ESPN’s Euro 2016 Preview, which aired Thursday night on the main ESPN network, reminded English-language dominant American viewers what a top serious soccer production looks like around a major international tournament. ESPN’s serious preview involved no less than a dozen commentators on site in Paris, a mixture of analysts from different countries and backgrounds as well as an intertwining of news that might impact the tournament with contributions from ABC. Plus there were human interest stories and hard analysis pieces that were in direct contrast to the level of production being offered by FOX Sports during the Copa America Centenario tournament.

Near the top of the list of FOX Sports’ failings during the Copa America Centenario is the brash Copa Tonight show.
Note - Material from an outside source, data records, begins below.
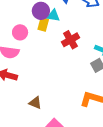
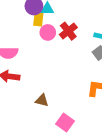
pink circle: (20, 32) -> (48, 32), moved

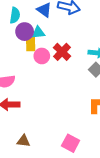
brown triangle: (42, 100) -> (23, 141), moved

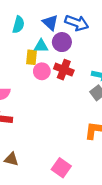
purple circle: (25, 32) -> (62, 42), moved
red cross: (62, 52) -> (64, 70), turned -30

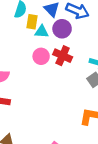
yellow rectangle: (31, 57) -> (32, 22), moved

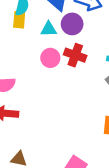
yellow rectangle: (32, 22) -> (19, 20), moved

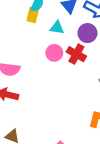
purple circle: (72, 24) -> (87, 33), moved

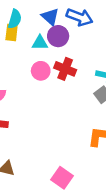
purple circle: (87, 33) -> (58, 36), moved

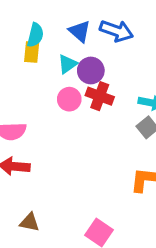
purple circle: (58, 36) -> (91, 70), moved
cyan triangle: (40, 43) -> (67, 64), turned -35

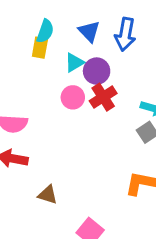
blue arrow: (116, 31) -> (125, 34), turned 76
red cross: (100, 96) -> (103, 97), turned 32
brown triangle: (30, 222) -> (48, 195), moved

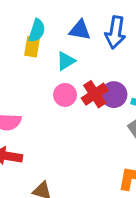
blue triangle: (89, 31) -> (80, 30), turned -35
purple circle: (97, 71) -> (114, 95), moved

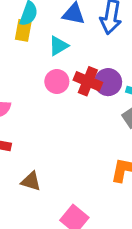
red cross: (95, 94) -> (88, 81), turned -35

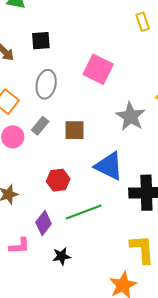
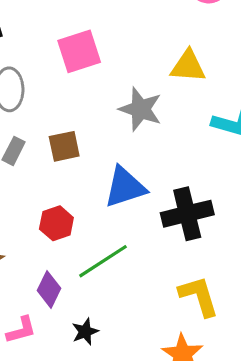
pink square: (98, 69) -> (79, 51), turned -32
blue triangle: (109, 166) -> (125, 187), turned -32

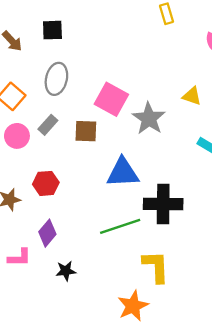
pink square: (79, 51) -> (111, 99), moved, turned 32
yellow triangle: (188, 66) -> (192, 96), size x0.7
red hexagon: (56, 223) -> (46, 183), moved
green line: (103, 261) -> (120, 226), moved

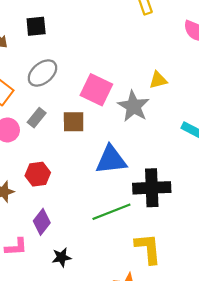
gray ellipse: (56, 79) -> (42, 73), turned 40
yellow triangle: (192, 96) -> (158, 80), moved, turned -30

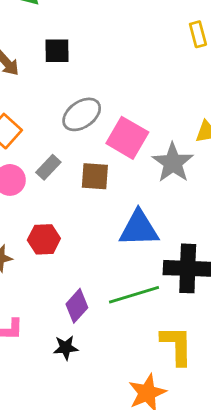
gray ellipse: (42, 73) -> (82, 114), moved
purple diamond: (42, 222) -> (77, 306), moved

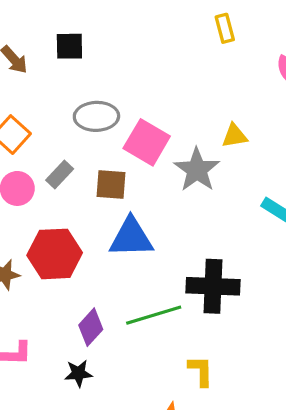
gray ellipse: (82, 114) -> (96, 116), turned 33
blue triangle: (139, 229) -> (131, 238), moved
red hexagon: (44, 239) -> (55, 254), size x1.5
yellow L-shape: (177, 345) -> (201, 371), size x0.7

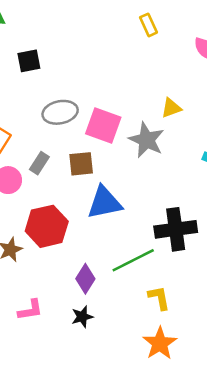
yellow L-shape: (201, 371) -> (159, 298), moved

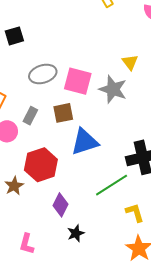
yellow triangle: (171, 108) -> (130, 62), turned -42
purple diamond: (85, 279) -> (60, 205), moved
pink L-shape: (30, 310) -> (27, 244), moved, turned 120

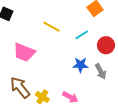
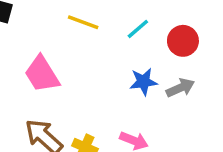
pink trapezoid: (24, 52) -> (42, 74), turned 45
gray arrow: (101, 71) -> (180, 88), turned -77

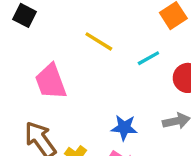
blue star: (143, 82) -> (124, 128), moved

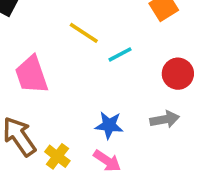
cyan line: (148, 58) -> (120, 54), moved

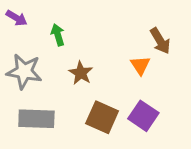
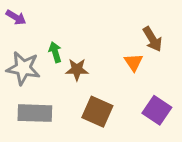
green arrow: (58, 35) -> (55, 52), moved
brown star: (81, 73) -> (77, 70), turned -30
purple square: (143, 116) -> (157, 110), moved

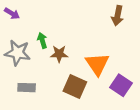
brown arrow: (152, 39) -> (118, 16), moved, turned 42
orange triangle: (134, 62) -> (97, 64), moved, size x1.6
gray rectangle: (35, 113) -> (27, 88), size x0.7

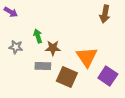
gray star: (18, 53) -> (16, 47), size x0.6
gray rectangle: (27, 88) -> (43, 66), moved

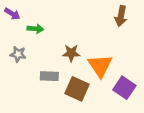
green arrow: (38, 36) -> (35, 29), moved, turned 112
brown star: (53, 48) -> (71, 53), moved

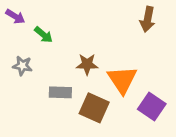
green arrow: (35, 29) -> (43, 35), turned 35

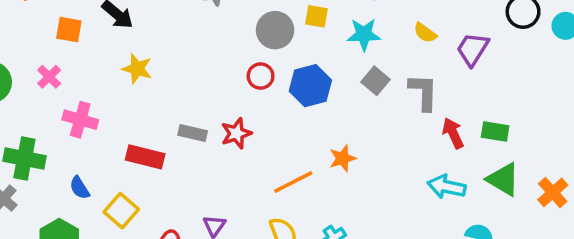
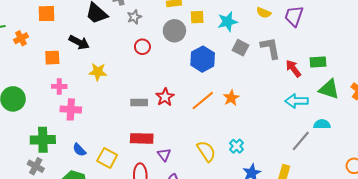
red circle: (261, 76) -> (142, 47), moved
pink cross: (49, 77) -> (59, 86), moved, turned -32
red rectangle: (145, 157) -> (142, 138), moved
orange line: (293, 182) -> (203, 101), moved

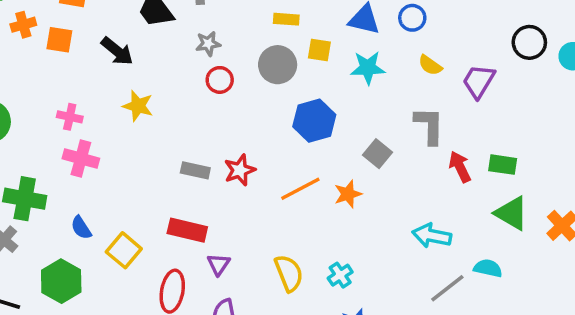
gray star: (134, 17) -> (208, 44), moved
gray square: (241, 48) -> (377, 154), moved
orange square: (52, 58) -> (59, 40), moved
cyan arrow: (297, 101) -> (432, 236), moved

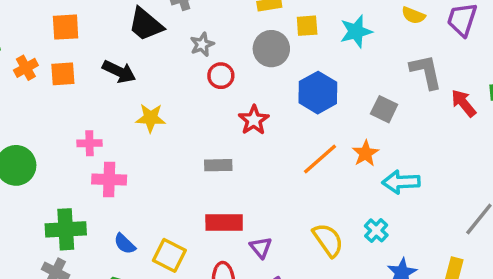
red star: (240, 170) -> (254, 120), moved
cyan arrow: (432, 236) -> (401, 182), moved

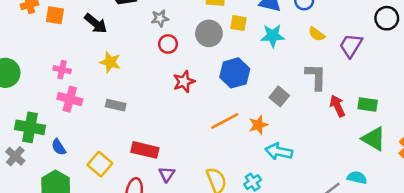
gray rectangle: (218, 165) -> (116, 105), moved
blue semicircle: (125, 244) -> (59, 147), moved

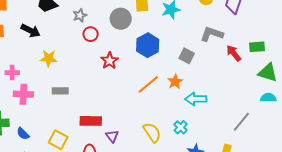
gray L-shape: (316, 77) -> (212, 34), turned -60
cyan semicircle: (357, 178) -> (268, 98), moved

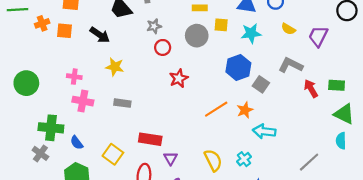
blue hexagon: (148, 45) -> (238, 67), moved
cyan semicircle: (268, 98) -> (341, 141), turned -98

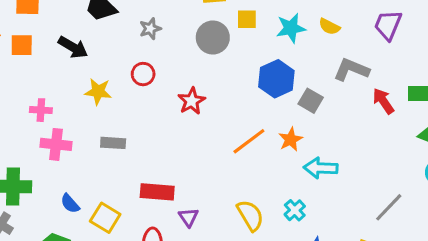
yellow semicircle: (288, 29) -> (329, 27), moved
red circle: (163, 47) -> (143, 74), moved
blue semicircle: (77, 143) -> (70, 204), moved

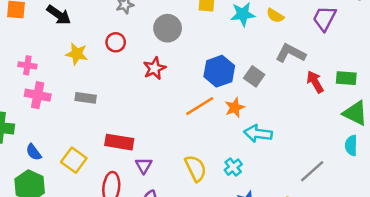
gray circle: (213, 37) -> (168, 28), moved
blue hexagon: (276, 79) -> (219, 71), moved
blue semicircle: (70, 204) -> (34, 152), moved

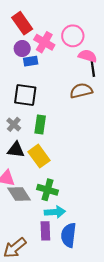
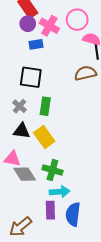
purple circle: (22, 49) -> (28, 24), moved

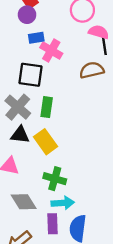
pink cross: (49, 26) -> (51, 50), moved
gray cross: (19, 106) -> (18, 107), size x1.6
gray diamond: (25, 174) -> (24, 202), moved

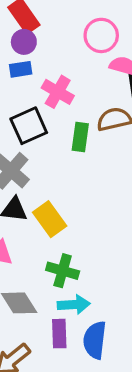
blue rectangle: (36, 38) -> (21, 69), moved
black square: (30, 75) -> (29, 126), turned -32
green rectangle: (47, 107) -> (80, 137), moved

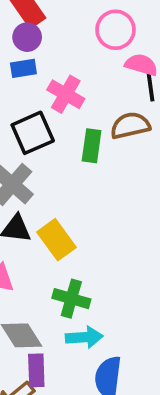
purple rectangle: (59, 334) -> (36, 370), moved

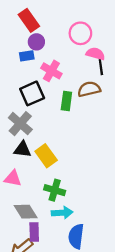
purple circle: (27, 37) -> (36, 42), moved

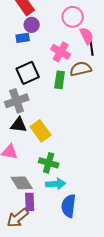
pink semicircle: (95, 54) -> (87, 36), turned 48
pink cross: (51, 71) -> (61, 52), moved
gray cross: (20, 124) -> (17, 101), turned 30

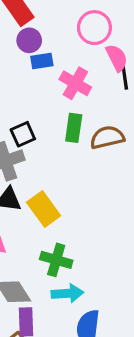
blue rectangle: (23, 38) -> (42, 61), moved
brown semicircle: (81, 69) -> (107, 137), moved
black square: (28, 73) -> (23, 134), moved, size x0.7

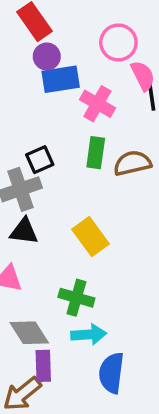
blue rectangle: (42, 61) -> (61, 79), size x1.5
yellow rectangle: (44, 209) -> (90, 237), moved

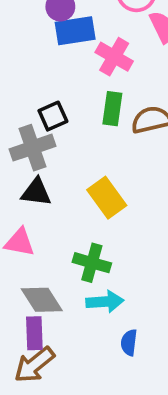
purple rectangle: (43, 366) -> (34, 333), moved
blue semicircle: (111, 373) -> (129, 342), size x0.6

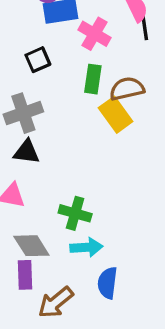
black square: (53, 116) -> (38, 60), moved
yellow rectangle: (107, 198) -> (116, 115), moved
blue semicircle: (129, 342) -> (107, 283), size x1.4
brown arrow: (34, 365) -> (56, 302), moved

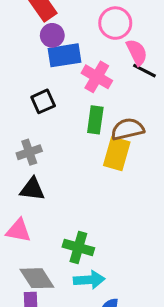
black line: (145, 27) -> (144, 71), turned -55
gray cross: (23, 113) -> (29, 152), size x0.7
yellow rectangle: (116, 115) -> (117, 154), turned 52

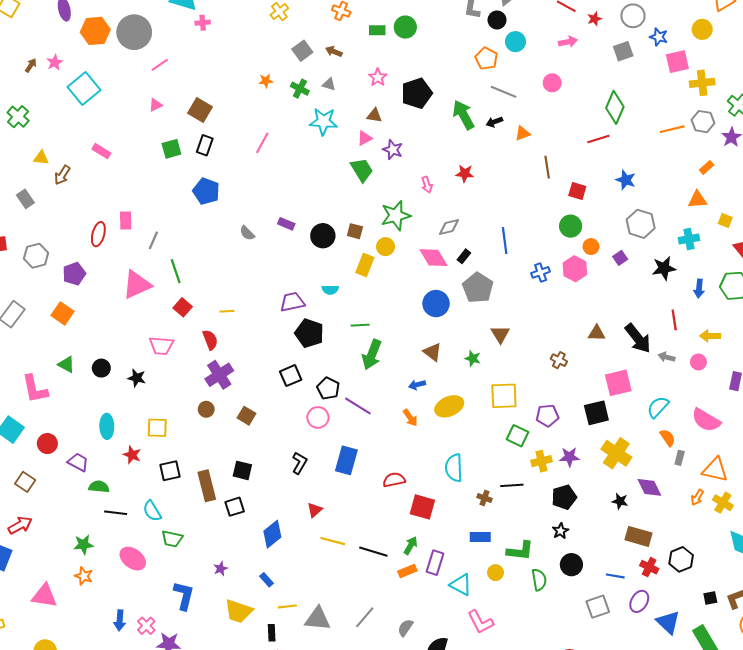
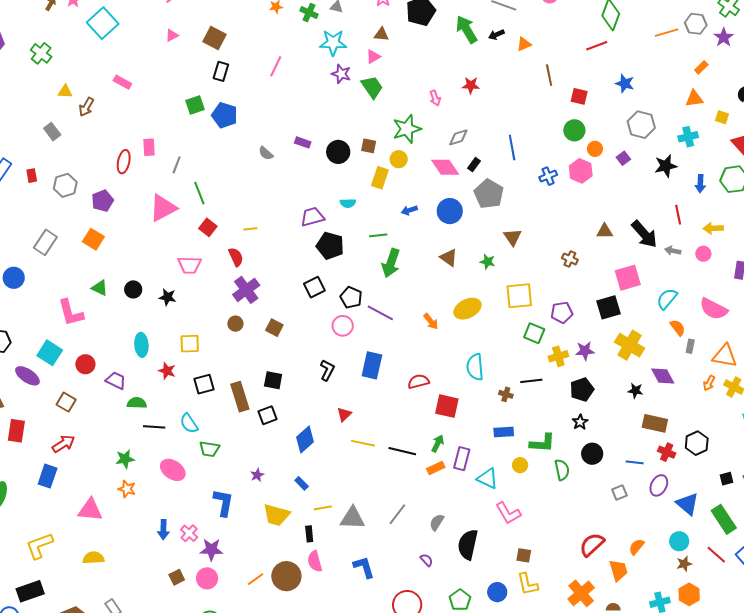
green square: (171, 149) -> (195, 105), moved
purple star: (393, 150) -> (341, 74), moved
blue arrow: (417, 385) -> (409, 210), moved
gray square: (598, 607) -> (619, 493), size x0.7

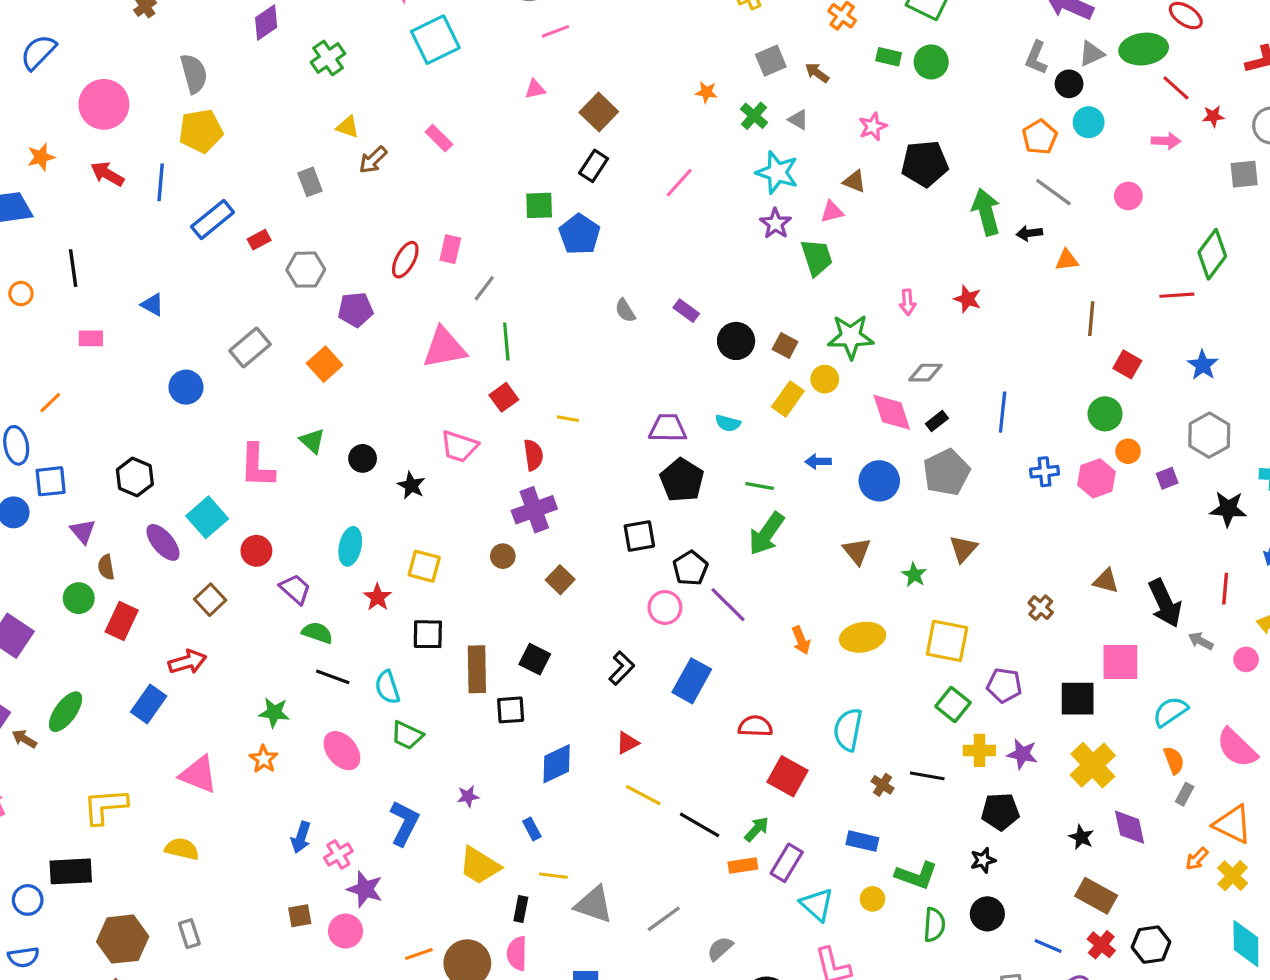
red rectangle: (32, 176) -> (259, 240), turned 56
Airing inconsistently in the early morning hours on the east coast, the LA-based program is more entertainment and attempted comedy than true soccer analysis.  Fernando Fiore hosts the program, which started strong on the first night of the Copa, but has descended toward farcical levels since.

On the opening night of the program, the show’s panel of Fiore, Alexi Lalas, Aly Wagner and Stu Holden brought strong points about the USA-Colombia game to the broadcast. The moment of the night came when Lalas, in response to Geoff Cameron’s rather absurd claim that the US had essentially gone toe-to-toe with the Colombians, said “I don’t know what game he was watching.” It was a great line delivered with the type of gusto Lalas is capable of. And from my vantage point, it was a spot on reflection of the game based on the denial permeating through the US Men’s National Team ranks as to the performance itself.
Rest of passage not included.